In each of these areas, research is needed to understand and address the challenges faced by caregivers from diverse racial, ethnic, and socioeconomic backgrounds.

Research Objectives

This Funding Opportunity Announcement encourages new research on informal and formal caregiving for individuals with AD in the following domains:

Cluster randomized trials for comparative effectiveness research on Alzheimer’s disease caregiver interventions:

There is an existing body of research on evidence-based interventions to relieve caregiver burden, and both NIA and NINR have supported the development of effective interventions, notably Resources for Enhancing Alzheimer’s Caregiver Health (REACH II), the NYU Caregiver Intervention, Care of Persons with Dementia in their Environments (COPE), and The Savvy Caregiver. What is not known, however, is whether other programs demonstrated to be effective in the context of trials conducted in clinical settings would be effective if implemented in different settings. Moreover, while many of these caregiving interventions have a positive impact on strain associated with caregiving, it is not known whether variable outcomes among them could indicate differential effectiveness in specific populations or geographic locations. Further, most caregiving interventions are provided through community agencies or institutions and have not carefully measured important psychosocial variables, caregiver health, or care recipient transition to nursing home care.  

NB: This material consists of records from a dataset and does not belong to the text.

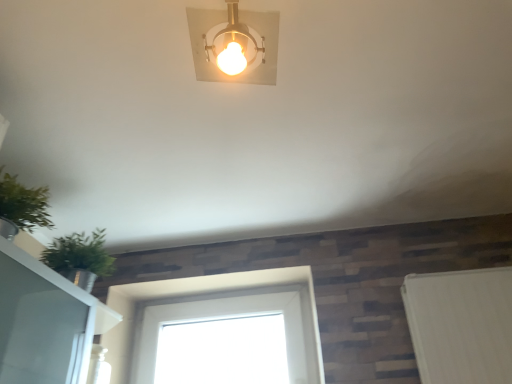 The height and width of the screenshot is (384, 512). I want to click on green leafy plant at left, so click(105, 318).

Measure the distance between green leafy plant at left and camera.

A distance of 4.28 feet exists between green leafy plant at left and camera.

Locate an element on the screen. The width and height of the screenshot is (512, 384). white glass window at center is located at coordinates (213, 316).

Is gold metallic light fixture at upper center facing towards green leafy plant at left?

No, gold metallic light fixture at upper center is not facing towards green leafy plant at left.

Does point (239, 24) come behind point (26, 240)?

No, it is not.

From a real-world perspective, which is physically above, gold metallic light fixture at upper center or green leafy plant at left?

gold metallic light fixture at upper center.

From the image's perspective, is green leafy plant at left above or below white glass window at center?

Clearly, from the image's perspective, green leafy plant at left is above white glass window at center.

Based on the photo, is green leafy plant at left beside white glass window at center?

They are not placed beside each other.

Is the position of green leafy plant at left less distant than that of white glass window at center?

Yes, it is.

How far apart are green leafy plant at left and white glass window at center?

green leafy plant at left and white glass window at center are 17.74 inches apart from each other.

What's the angular difference between green leafy plant at left and gold metallic light fixture at upper center's facing directions?

10.6 degrees separate the facing orientations of green leafy plant at left and gold metallic light fixture at upper center.

Considering the sizes of objects green leafy plant at left and gold metallic light fixture at upper center in the image provided, who is bigger, green leafy plant at left or gold metallic light fixture at upper center?

green leafy plant at left is bigger.

Is green leafy plant at left not within gold metallic light fixture at upper center?

green leafy plant at left lies outside gold metallic light fixture at upper center's area.

Does point (237, 310) appear closer or farther from the camera than point (234, 45)?

Point (237, 310) appears to be farther away from the viewer than point (234, 45).

Relative to gold metallic light fixture at upper center, is white glass window at center in front or behind?

white glass window at center is behind gold metallic light fixture at upper center.

From the picture: How distant is white glass window at center from gold metallic light fixture at upper center?

white glass window at center is 1.13 meters from gold metallic light fixture at upper center.

Considering the sizes of white glass window at center and gold metallic light fixture at upper center in the image, is white glass window at center taller or shorter than gold metallic light fixture at upper center?

Clearly, white glass window at center is taller compared to gold metallic light fixture at upper center.

From the image's perspective, which is below, white glass window at center or green leafy plant at left?

white glass window at center appears lower in the image.

In the scene shown: Relative to green leafy plant at left, is white glass window at center in front or behind?

In the image, white glass window at center appears behind green leafy plant at left.

Is white glass window at center not near green leafy plant at left?

Actually, white glass window at center and green leafy plant at left are a little close together.

Is white glass window at center aimed at green leafy plant at left?

Yes, white glass window at center faces towards green leafy plant at left.

Considering the relative sizes of gold metallic light fixture at upper center and white glass window at center in the image provided, is gold metallic light fixture at upper center taller than white glass window at center?

No, gold metallic light fixture at upper center is not taller than white glass window at center.

Does gold metallic light fixture at upper center appear on the right side of white glass window at center?

Correct, you'll find gold metallic light fixture at upper center to the right of white glass window at center.

Considering the points (211, 19) and (294, 350), which point is behind, point (211, 19) or point (294, 350)?

The point (294, 350) is farther from the camera.

From a real-world perspective, between gold metallic light fixture at upper center and white glass window at center, who is vertically higher?

From a 3D spatial view, gold metallic light fixture at upper center is above.

You are a GUI agent. You are given a task and a screenshot of the screen. Output one action in this format:
    pyautogui.click(x=<x>, y=<y>)
    Task: Click on the window sill behind the gold metallic light fixture at upper center
    The image size is (512, 384).
    Given the screenshot: What is the action you would take?
    pyautogui.click(x=105, y=318)

Locate an element on the screen. Image resolution: width=512 pixels, height=384 pixels. window sill on the left of the white glass window at center is located at coordinates (105, 318).

Based on their spatial positions, is white glass window at center or green leafy plant at left further from gold metallic light fixture at upper center?

The object further to gold metallic light fixture at upper center is white glass window at center.

From the image, which object appears to be nearer to white glass window at center, gold metallic light fixture at upper center or green leafy plant at left?

Result: The object closer to white glass window at center is green leafy plant at left.

Looking at the image, which one is located further to green leafy plant at left, gold metallic light fixture at upper center or white glass window at center?

Among the two, gold metallic light fixture at upper center is located further to green leafy plant at left.

Based on their spatial positions, is green leafy plant at left or gold metallic light fixture at upper center further from white glass window at center?

gold metallic light fixture at upper center.

Based on their spatial positions, is white glass window at center or gold metallic light fixture at upper center closer to green leafy plant at left?

white glass window at center is positioned closer to the anchor green leafy plant at left.

Looking at the image, which one is located closer to gold metallic light fixture at upper center, green leafy plant at left or white glass window at center?

green leafy plant at left is closer to gold metallic light fixture at upper center.

Locate an element on the screen. This screenshot has width=512, height=384. window sill between gold metallic light fixture at upper center and white glass window at center along the z-axis is located at coordinates (105, 318). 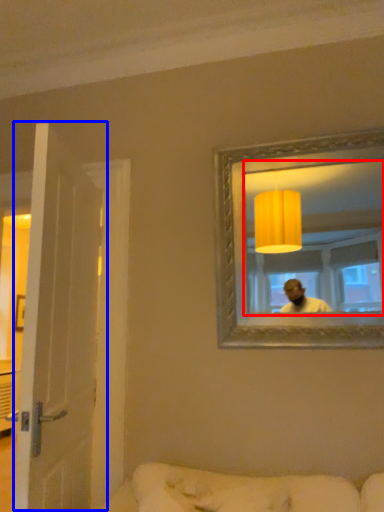 Question: Which object is closer to the camera taking this photo, mirror (highlighted by a red box) or door (highlighted by a blue box)?

Choices:
 (A) mirror
 (B) door

Answer: (A) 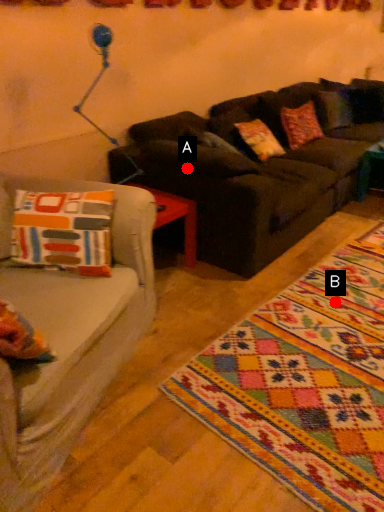 Question: Two points are circled on the image, labeled by A and B beside each circle. Which point appears closest to the camera in this image?

Choices:
 (A) A is closer
 (B) B is closer

Answer: (B) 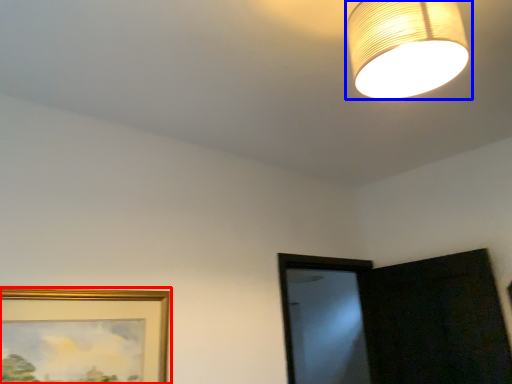 Question: Among these objects, which one is nearest to the camera, picture frame (highlighted by a red box) or lamp (highlighted by a blue box)?

Choices:
 (A) picture frame
 (B) lamp

Answer: (B) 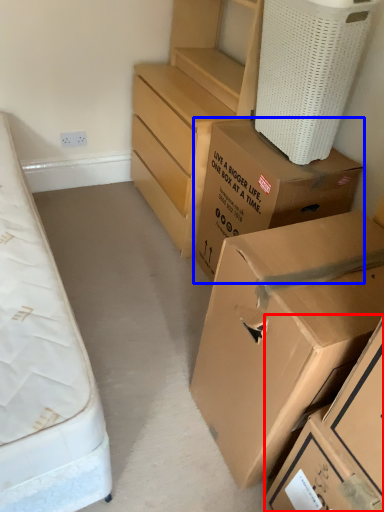 Question: Which object is further to the camera taking this photo, box (highlighted by a red box) or box (highlighted by a blue box)?

Choices:
 (A) box
 (B) box

Answer: (B) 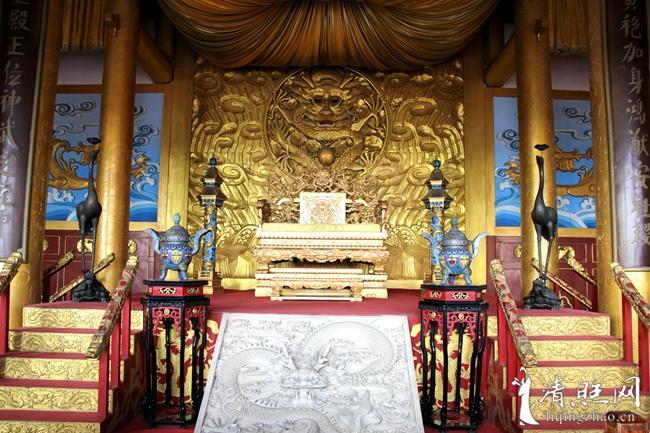 You are a GUI agent. You are given a task and a screenshot of the screen. Output one action in this format:
    pyautogui.click(x=<x>, y=<y>)
    Task: Click on the bannister
    
    Given the screenshot: What is the action you would take?
    pyautogui.click(x=6, y=267), pyautogui.click(x=109, y=305), pyautogui.click(x=502, y=293), pyautogui.click(x=621, y=277) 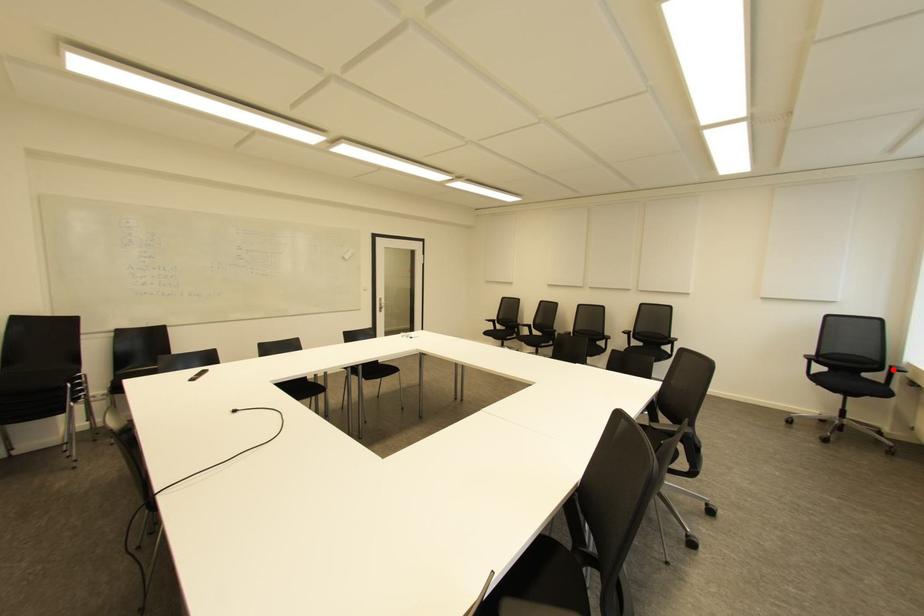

This FOA encourages researchers to partner with insurers (including CMS) to conduct comparative effectiveness research to determine which existing evidence-based interventions to reduce burden in caregivers and improve care recipient outcomes are effective if implemented as an adjunct to primary care in non-research settings. Interventions are needed across the full care continuum, including patients in a variety of settings (home, nursing home, assisted living, hospice), and for caregivers from diverse racial, ethnic, and socioeconomic backgrounds.

Cluster randomized trials are encouraged that will compare interventions stemming from contact with caregiver dyads in primary care, and where researchers can link the data obtained in the study with billing data. Such trials will allow researchers to follow longer range health effects of caregiving and assess the effectiveness of interventions. 

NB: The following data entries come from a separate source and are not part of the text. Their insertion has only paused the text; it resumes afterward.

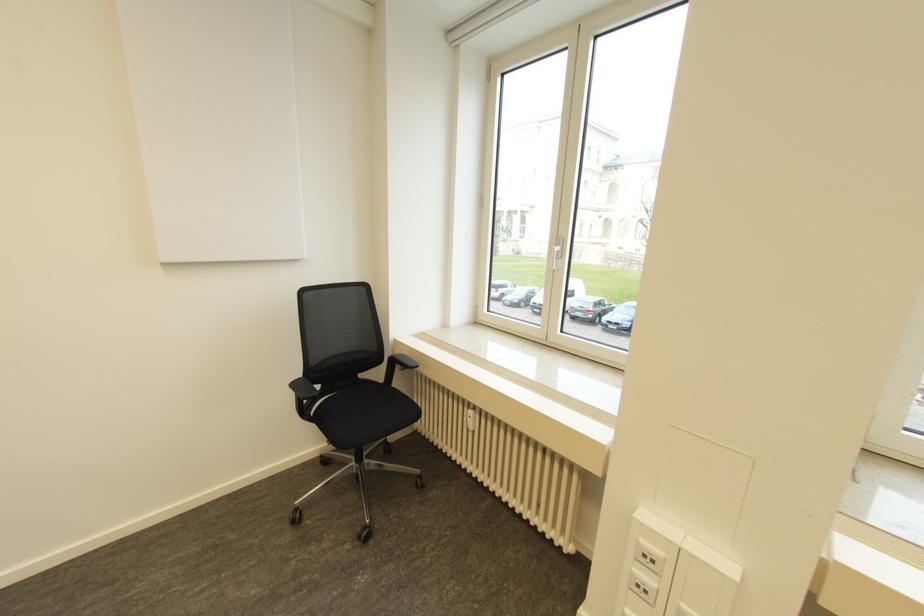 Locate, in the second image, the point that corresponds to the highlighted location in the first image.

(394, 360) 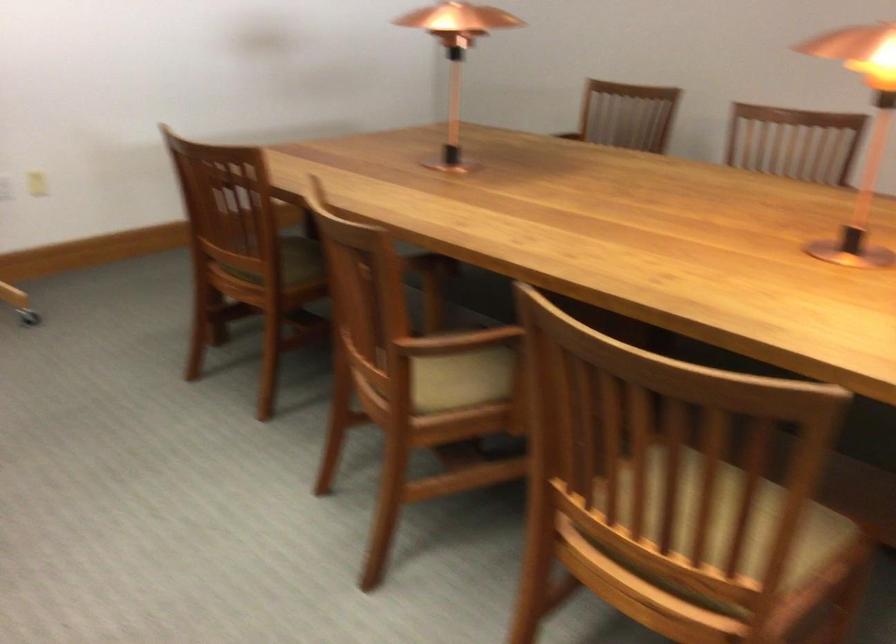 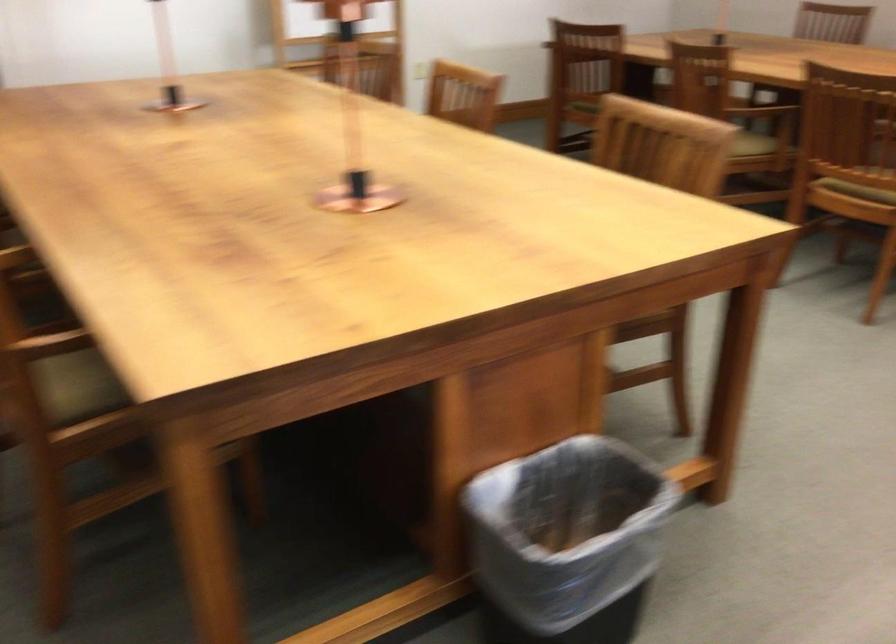 Question: The images are taken continuously from a first-person perspective. In which direction are you moving?

Choices:
 (A) Left
 (B) Right
 (C) Forward
 (D) Backward

Answer: (D) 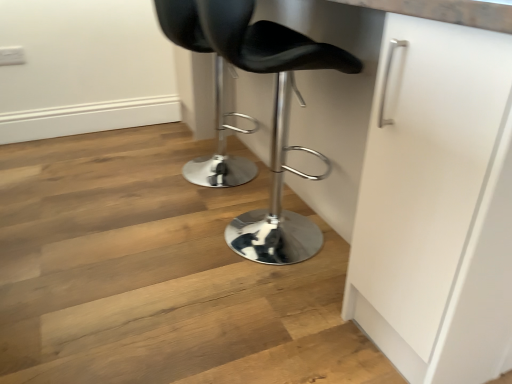 Locate an element on the screen. This screenshot has width=512, height=384. free space in front of black leather stool at center, the first chair in the front-to-back sequence is located at coordinates (252, 317). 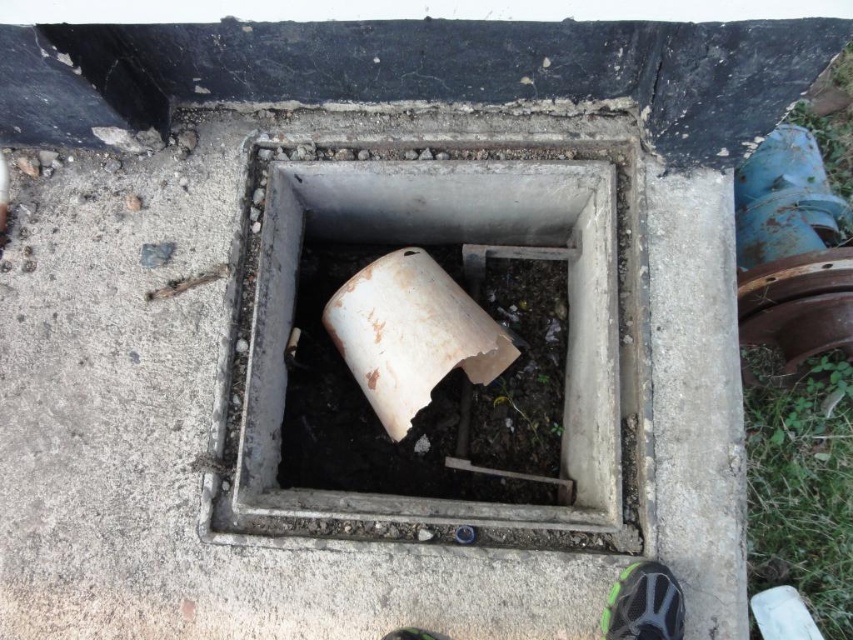 You are standing at the edge of the square concrete opening and want to move from point A to point B. Point A is at coordinate point (x=241, y=369) and point B is at coordinate point (x=426, y=637). Which point is closer to you when you are facing the opening?

Point A at coordinate point (x=241, y=369) is closer to you since it is further to the viewer than point B at coordinate point (x=426, y=637), meaning it is nearer in the scene.

You are a worker inspecting the manhole opening. You notice two green shoes near the opening. Which shoe is taller, the green fabric shoe at lower right or the green matte shoe at lower center?

The green fabric shoe at lower right is taller than the green matte shoe at lower center.

You are a construction worker assessing the manhole opening. You have a white matte pipe at center that needs to be placed into the white matte cement at center. Based on their sizes, will the pipe fit inside the cement?

The white matte cement at center might be wider than the white matte pipe at center, so there is a possibility that the pipe could fit inside the cement. However, since the exact dimensions are uncertain, further measurements should be taken to confirm.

Novel community- and technology-based interventions for informal Alzheimer’s disease caregivers:

Many existing interventions to relieve caregiver burden require extensive time and personnel commitment. There is a need for cost-effective, community-based, informal caregiving interventions and tools that address unmet psychological and physical health needs of caregivers; aid in assessment and management of AD symptoms; and ensure a safe home environment, where individuals with AD can remain for as long as possible. Community based caregiving involves a care recipient who either ages in place or remains within a community, but requires additional support from various sources. The source of caregiving may be “informal” in that family or others are responsible for caregiving; “formal” through the provision of services provided in the home from various agencies; or through a “hidden” economy consisting of paid caregivers without agency affiliations. Volunteer-initiated formalized programs to help older adults remain in their homes in the community are emerging in cities throughout the U.S. To date, however, there has been little dedicated research on their efficacy, nor any attempt to assess their impact on individuals suffering from AD and their family caregivers.

Interventions that leverage technology to support caregivers in the community or in the home are also encouraged.  The recent 2015 Alzheimer’s Disease Summit highlighted the potential of technology for intervening in-home and in real time, and for monitoring adherence and other important intervention outcomes. 

This FOA also encourages research partnerships with community organizations, particularly those that have potential to deliver programs at regional or national scale. Applications are encouraged that will lead to the development of effective in-home, in-community intervention programs and tools to support caregiver well-being and health, promote positive outcomes for care recipients, and aid in the integration of informal and formal care. Research encouraged also includes financial planning interventions aimed at anticipating costs of long-term services and supports and palliative care to help mitigate the effects of such financial strain on caregiver and care recipient health and well-being.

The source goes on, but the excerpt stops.